◆ Aim of the task
Among the lines below, tally those that hold "инфекционных". Return the number and nothing more.

◆ Information
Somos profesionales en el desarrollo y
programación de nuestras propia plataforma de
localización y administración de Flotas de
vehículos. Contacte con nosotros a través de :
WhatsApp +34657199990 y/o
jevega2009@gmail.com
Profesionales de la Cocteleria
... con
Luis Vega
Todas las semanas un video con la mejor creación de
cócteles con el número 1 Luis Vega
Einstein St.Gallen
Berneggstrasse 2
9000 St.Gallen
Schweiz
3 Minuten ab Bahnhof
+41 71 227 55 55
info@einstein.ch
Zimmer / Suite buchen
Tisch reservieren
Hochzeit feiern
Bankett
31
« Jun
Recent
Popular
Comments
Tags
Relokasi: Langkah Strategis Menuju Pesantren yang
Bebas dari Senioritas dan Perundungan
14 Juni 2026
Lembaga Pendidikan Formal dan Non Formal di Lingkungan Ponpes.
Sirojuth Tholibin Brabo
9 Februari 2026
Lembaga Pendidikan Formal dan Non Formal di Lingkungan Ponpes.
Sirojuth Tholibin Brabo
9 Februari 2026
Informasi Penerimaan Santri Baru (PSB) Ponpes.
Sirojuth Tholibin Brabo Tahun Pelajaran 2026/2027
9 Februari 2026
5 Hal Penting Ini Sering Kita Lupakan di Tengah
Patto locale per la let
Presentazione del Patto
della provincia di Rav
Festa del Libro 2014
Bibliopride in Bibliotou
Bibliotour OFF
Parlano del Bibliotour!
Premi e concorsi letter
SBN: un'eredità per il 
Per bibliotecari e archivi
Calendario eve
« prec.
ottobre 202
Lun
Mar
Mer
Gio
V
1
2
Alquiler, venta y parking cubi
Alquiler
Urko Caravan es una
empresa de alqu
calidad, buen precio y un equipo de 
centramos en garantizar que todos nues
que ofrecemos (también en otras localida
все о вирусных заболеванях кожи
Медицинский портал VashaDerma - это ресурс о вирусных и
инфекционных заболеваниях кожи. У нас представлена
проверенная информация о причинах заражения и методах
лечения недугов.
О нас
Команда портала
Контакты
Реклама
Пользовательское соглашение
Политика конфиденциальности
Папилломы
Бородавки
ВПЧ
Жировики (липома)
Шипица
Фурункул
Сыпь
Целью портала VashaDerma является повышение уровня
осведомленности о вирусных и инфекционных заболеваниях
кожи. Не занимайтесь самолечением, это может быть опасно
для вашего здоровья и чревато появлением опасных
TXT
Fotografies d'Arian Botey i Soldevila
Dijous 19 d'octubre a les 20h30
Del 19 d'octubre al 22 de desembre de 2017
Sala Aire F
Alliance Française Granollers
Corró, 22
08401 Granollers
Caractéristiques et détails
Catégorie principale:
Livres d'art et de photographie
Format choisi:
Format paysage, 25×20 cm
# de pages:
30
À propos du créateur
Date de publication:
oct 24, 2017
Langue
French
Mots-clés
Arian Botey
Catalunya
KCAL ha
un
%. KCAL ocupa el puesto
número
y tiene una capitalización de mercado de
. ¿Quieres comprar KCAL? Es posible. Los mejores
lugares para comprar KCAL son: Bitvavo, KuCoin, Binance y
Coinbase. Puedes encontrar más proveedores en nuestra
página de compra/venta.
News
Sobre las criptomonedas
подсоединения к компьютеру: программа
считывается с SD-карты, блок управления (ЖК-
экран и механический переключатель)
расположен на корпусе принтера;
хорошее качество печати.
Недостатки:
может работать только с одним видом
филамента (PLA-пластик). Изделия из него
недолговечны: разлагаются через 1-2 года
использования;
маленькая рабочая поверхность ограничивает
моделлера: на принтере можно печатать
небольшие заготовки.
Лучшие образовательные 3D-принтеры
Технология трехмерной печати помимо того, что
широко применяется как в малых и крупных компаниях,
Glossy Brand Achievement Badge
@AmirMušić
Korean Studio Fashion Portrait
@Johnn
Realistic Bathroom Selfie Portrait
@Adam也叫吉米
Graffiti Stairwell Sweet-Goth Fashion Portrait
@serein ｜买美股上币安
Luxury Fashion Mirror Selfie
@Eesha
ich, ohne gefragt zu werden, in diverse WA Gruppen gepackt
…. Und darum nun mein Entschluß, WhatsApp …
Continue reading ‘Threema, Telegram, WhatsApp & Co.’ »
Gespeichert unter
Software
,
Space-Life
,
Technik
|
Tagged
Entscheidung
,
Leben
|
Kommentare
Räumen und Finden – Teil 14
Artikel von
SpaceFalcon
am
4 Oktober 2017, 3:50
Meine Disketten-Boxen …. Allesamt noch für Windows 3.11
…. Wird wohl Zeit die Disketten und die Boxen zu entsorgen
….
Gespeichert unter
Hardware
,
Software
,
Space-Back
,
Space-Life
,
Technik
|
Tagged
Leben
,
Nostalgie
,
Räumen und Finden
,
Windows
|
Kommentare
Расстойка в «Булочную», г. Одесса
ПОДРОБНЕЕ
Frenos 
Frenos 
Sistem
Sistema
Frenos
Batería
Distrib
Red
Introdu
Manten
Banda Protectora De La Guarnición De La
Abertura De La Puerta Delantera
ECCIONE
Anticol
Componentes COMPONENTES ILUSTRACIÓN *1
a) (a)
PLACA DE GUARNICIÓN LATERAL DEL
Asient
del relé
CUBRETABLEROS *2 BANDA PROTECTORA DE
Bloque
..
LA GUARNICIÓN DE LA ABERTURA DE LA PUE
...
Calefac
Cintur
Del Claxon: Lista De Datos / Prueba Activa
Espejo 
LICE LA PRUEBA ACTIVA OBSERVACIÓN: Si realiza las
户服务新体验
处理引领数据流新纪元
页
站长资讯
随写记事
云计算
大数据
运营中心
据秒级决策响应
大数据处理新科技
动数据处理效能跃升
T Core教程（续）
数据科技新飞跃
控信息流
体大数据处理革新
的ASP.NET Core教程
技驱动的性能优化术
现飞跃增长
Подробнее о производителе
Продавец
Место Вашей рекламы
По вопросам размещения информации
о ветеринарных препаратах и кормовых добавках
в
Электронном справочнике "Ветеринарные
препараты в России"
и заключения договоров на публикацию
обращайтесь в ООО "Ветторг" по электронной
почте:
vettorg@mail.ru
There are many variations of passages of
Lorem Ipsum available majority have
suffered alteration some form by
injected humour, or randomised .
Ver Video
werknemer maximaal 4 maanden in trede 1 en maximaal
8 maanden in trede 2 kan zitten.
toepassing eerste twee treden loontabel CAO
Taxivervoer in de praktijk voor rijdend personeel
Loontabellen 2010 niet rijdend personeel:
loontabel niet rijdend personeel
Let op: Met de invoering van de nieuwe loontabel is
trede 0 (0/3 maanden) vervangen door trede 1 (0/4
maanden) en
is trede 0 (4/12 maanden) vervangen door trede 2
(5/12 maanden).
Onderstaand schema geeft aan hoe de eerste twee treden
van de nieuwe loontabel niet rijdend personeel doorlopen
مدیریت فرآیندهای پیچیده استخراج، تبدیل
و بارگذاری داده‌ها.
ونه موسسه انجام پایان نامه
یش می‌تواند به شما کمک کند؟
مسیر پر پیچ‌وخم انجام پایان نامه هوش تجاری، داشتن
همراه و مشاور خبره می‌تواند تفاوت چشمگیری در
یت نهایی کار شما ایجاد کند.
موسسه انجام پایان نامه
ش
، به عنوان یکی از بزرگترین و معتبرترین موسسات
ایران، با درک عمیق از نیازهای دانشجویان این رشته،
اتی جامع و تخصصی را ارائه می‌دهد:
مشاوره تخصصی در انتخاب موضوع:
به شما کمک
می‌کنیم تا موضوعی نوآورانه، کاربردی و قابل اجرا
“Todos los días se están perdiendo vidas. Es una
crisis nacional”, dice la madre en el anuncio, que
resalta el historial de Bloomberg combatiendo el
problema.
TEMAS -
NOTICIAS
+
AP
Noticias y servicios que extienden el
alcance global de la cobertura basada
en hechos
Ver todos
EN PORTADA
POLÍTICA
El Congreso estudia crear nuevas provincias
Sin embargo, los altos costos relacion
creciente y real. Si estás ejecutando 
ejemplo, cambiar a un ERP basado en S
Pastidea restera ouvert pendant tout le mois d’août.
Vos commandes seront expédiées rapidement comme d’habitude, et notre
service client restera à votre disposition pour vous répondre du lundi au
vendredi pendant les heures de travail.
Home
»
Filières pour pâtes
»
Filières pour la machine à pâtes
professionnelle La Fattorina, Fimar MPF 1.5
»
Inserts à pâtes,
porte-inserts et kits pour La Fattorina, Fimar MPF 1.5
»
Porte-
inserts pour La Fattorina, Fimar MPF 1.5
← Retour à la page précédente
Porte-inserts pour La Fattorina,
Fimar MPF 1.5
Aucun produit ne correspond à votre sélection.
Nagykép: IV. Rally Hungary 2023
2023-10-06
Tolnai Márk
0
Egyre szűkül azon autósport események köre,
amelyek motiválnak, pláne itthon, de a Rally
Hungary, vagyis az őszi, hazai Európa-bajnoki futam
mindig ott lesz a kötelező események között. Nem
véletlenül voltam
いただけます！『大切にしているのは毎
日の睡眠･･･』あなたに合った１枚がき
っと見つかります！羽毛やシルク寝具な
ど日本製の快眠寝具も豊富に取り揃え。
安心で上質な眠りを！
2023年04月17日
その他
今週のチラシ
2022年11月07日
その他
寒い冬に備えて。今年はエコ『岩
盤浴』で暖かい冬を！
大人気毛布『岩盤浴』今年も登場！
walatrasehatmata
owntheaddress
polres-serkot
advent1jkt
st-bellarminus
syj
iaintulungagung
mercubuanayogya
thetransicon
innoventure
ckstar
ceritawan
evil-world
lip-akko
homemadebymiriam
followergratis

◆ Your response
2